‘Contemporary and on-trend’ — Rishi Sunak’s tailor defends his cropped slim-fit suits
Rishi Sunak must be dreaming of his sunlounger and a page-turning thriller, but before the Prime Minister makes it to his first family holiday in four years this week, he must battle a final round of fire.
He has hardly been inconspicuous of late — between his London housebuilding claims and the announcement of hundreds of new oil and gas licences for the UK — but Twitter is holding him accountable for a more trivial pursuit. Why is a man worth £529 million buying suits that don’t fit?
This storm in a haberdashery is the work of Derek Guy, a menswear writer and blogger. On Twitter, where he has 462.8K followers, he channels the late Fashion Police host Joan Rivers, with divisive and sharp tongued critiques of men’s style.
His most recent attempted arrest? Sunak. In a tweet viewed by 3.7 million, he writes: “Baffling to me how the wealthiest UK prime minister in history could live just steps away from savile row, the single greatest concentration of skilled bespoke tailors, and end up paying $2k for a MTM suit with sleeves and trousers 2-4" too short.”
Savile Row is not behind him. Yes, Sunak’s suits are tight, often in navy, and with trousers cropped to the point where, when seated, a slither of shin is visable from above the sock. But one of the PM’s bespoke tailors, Henry Herbert of 8 Lamb’s Conduit Passage, says this penchant for shrunken slacks stretches further than Number 10. In fact, a slim fit and leg cut to the ankle is everything an on-trend suit wants to be today.
“The big difference between a contemporary and traditional suit is the way it fits through the leg and through the waist. Contemporary is slightly sharper, with the trouser a little bit slimmer,” says Henry Herbert’s owner Alexander Dickinson. “The other thing is the length of the trouser. If you are a young guy in the city, you are looking for something more cropped and slimmer on the bottom. If you are a lawyer you’re looking for something more professional,” he says.

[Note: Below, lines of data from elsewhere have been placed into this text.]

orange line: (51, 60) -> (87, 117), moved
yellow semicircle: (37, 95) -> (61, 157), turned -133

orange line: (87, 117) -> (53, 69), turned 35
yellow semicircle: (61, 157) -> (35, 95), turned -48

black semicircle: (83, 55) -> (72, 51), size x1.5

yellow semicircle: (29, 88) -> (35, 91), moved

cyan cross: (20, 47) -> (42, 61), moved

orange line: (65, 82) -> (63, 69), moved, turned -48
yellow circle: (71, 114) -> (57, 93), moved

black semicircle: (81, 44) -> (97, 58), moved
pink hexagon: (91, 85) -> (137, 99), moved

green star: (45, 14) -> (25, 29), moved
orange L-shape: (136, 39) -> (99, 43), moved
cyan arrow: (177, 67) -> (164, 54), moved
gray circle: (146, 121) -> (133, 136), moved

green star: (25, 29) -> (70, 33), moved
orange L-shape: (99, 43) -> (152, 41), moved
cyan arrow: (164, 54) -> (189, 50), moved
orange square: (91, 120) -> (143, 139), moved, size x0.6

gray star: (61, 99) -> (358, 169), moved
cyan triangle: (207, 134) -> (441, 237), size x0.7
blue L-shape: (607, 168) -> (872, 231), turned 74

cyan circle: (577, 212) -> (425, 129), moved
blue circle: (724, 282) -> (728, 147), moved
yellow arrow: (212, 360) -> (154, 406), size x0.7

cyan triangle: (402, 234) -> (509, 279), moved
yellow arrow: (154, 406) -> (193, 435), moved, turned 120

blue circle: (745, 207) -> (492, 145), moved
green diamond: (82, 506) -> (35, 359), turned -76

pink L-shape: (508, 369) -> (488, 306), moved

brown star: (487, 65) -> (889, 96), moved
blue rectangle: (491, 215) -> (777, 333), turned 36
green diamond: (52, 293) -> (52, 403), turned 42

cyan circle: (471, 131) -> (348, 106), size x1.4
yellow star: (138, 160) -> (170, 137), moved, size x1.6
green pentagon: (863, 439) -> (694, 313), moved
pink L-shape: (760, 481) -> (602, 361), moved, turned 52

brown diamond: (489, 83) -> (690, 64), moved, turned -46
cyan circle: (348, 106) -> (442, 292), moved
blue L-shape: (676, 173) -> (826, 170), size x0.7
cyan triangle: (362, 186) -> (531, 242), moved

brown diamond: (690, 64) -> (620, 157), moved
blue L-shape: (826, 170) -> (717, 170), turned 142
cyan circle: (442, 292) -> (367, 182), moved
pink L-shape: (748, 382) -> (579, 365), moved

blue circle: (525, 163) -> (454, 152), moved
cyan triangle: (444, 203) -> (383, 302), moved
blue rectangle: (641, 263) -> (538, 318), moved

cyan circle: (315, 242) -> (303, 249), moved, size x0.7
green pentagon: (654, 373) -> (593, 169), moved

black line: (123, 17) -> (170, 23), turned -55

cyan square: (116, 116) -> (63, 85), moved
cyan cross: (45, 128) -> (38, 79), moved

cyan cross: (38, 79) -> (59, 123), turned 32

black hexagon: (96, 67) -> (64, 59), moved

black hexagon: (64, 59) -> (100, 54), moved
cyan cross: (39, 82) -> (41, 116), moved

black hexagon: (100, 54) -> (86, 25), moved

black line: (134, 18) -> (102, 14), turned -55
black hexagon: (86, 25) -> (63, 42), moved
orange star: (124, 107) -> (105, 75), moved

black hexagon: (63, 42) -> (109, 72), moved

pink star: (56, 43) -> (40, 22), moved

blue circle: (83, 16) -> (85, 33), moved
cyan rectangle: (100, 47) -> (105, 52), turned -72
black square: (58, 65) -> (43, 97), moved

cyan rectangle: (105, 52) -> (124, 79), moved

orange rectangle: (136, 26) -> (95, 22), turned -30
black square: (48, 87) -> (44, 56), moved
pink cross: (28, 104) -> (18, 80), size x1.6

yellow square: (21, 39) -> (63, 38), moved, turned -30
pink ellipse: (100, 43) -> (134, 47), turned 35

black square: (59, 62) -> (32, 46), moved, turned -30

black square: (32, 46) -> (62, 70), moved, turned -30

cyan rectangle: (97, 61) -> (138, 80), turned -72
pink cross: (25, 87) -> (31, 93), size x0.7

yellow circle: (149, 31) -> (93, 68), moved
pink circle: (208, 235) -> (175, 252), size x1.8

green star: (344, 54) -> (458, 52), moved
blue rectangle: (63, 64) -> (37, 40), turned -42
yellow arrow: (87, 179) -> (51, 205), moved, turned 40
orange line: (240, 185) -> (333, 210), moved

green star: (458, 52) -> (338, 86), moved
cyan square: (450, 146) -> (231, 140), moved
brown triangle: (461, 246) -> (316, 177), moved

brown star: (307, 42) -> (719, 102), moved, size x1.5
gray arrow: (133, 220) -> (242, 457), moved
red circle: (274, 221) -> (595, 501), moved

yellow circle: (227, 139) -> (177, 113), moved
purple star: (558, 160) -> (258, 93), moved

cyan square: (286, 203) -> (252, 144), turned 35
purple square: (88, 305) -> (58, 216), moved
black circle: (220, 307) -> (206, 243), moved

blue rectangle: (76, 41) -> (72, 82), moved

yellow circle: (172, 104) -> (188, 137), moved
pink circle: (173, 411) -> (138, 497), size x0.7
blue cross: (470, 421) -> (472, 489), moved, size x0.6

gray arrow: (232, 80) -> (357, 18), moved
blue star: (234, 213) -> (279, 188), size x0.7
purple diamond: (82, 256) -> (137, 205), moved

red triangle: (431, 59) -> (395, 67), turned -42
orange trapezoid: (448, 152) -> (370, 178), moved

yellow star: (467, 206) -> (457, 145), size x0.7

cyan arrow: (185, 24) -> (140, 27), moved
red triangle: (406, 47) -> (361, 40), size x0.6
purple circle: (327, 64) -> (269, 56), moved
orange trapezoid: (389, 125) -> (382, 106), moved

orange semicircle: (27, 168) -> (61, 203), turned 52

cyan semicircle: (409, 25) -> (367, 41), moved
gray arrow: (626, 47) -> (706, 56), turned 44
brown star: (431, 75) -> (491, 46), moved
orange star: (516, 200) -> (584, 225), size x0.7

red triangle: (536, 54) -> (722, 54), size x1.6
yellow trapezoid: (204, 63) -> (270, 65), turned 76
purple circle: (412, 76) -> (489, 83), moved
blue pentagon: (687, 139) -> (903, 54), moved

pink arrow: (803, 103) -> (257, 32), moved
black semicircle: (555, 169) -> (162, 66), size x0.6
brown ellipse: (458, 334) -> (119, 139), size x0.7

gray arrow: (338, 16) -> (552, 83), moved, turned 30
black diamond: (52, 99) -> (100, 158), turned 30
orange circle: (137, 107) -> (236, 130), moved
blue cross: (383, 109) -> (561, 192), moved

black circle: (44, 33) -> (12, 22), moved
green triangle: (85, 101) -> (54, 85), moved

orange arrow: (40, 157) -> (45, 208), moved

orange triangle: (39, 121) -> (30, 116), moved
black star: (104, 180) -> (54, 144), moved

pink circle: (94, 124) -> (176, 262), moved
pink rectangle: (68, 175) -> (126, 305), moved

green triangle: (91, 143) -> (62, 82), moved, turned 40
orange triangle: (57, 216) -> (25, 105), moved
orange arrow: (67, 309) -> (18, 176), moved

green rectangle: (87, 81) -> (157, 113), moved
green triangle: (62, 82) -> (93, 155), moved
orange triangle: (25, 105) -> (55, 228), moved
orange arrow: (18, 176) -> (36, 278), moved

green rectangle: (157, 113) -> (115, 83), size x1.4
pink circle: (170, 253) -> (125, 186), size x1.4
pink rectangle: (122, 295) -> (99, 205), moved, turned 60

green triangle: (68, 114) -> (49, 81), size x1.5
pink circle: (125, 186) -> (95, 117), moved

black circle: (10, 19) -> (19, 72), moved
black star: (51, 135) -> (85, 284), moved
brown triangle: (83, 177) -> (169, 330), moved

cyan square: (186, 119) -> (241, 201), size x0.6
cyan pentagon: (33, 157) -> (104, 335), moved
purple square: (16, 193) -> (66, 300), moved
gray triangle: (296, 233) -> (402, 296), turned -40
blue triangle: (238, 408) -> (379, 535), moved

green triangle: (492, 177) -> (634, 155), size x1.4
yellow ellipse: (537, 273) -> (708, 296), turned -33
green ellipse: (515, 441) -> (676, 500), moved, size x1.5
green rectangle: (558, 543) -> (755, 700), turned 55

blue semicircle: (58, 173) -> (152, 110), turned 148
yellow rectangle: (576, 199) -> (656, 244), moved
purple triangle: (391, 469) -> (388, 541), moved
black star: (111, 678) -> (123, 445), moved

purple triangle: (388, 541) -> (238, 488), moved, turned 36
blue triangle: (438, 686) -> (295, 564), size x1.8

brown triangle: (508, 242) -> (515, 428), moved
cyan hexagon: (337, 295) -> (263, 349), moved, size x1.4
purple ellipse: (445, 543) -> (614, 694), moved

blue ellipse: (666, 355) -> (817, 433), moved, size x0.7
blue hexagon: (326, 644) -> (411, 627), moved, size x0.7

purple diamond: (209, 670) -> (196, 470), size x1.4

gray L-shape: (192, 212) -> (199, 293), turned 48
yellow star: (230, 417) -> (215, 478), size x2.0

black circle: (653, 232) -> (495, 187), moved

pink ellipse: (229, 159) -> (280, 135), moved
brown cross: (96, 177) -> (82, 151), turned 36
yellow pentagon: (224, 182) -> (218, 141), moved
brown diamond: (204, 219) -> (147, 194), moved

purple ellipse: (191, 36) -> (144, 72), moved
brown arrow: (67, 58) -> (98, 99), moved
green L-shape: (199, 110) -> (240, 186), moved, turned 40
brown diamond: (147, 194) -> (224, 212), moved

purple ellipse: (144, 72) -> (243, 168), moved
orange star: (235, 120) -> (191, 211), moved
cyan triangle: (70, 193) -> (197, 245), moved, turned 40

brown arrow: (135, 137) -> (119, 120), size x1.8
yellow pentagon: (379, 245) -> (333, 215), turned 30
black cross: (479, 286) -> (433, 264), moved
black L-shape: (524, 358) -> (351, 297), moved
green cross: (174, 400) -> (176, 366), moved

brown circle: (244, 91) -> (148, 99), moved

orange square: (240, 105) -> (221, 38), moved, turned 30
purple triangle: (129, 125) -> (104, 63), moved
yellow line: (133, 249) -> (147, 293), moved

It makes sense. Cut the former Chancellor of the Exchequer in half and watch him bleed banker blood; a quick glance at Sunak’s pre-MP CV proves as much. In 2001 he was hired as an analyst at Goldman Sachs before he jumped to hedge funds: The Children’s Investment Fund Management in 2004, and the Californian Theleme Partners in 2009.
Why do slightly-too-small suits get Canary Wharf commuters in a spin? “A guy in the city can get away with bringing the trends into the office. And the trend at the moment is a slightly cropped trouser with a nice loafer,” Dickinson says. And, boy, do we know Sunak swoons for a smart shoe; be it Prada loafers on building sites, or trainers from Common Projects, the A-list’s minimalist go-to, for meetings at Downing Street.
Call him runway Rishi. Glance to Prada’s menswear catwalks — co-designed by Miuccia Prada and Raf Simons, the definitive voices in fashion — and discover they have been the sole reserve of slim fit, cropped suit trousers for the past two seasons.
So much disproves Westminster mutterings that the Prime Minister gets his suits cut short for optical illusion effect, to detract from his modest 5ft6 stature. Stylist Tom Stubbs agrees. “Rishi isn’t wearing tight fitting suits with short leg trousers because he’s small. The look says, “don’t worry I’m normal — but cool.”
The cropped trouser (or flood pants, like Stubbs says, “as in are you expecting a flood?”) has that mid-sixties mod quality, later pushed into the Savile Row sphere by Hedi Slimane and his early noughties skinny jeans at Dior, and New York tailor Thom Browne, who founded his brand in 2001, and was then, as he remains now, the short tailored trouser’s most committed cheerleader. “It then became another way for men to say, ‘Hey, I’m into tailoring. But I’m not stuffy, my trousers don’t even go all the way’.”
So “baffling”, as Derek Guy tweeted? Sunak’s suits aren’t. They are also no mistake. At Henry Herbet, for example, Sunak will have enjoyed a nine-week experience including four fittings and a bill of at least £2,300.
“Every fit is very dependent on the customer,” Dickinson explains. “Some tailors have house styles, some don’t. We work on the assumption that whatever feels most comfortable works. As a bespoke company, pretty much anything can be cut.”
And Sunak’s order — a little off the bottom sir, if you could.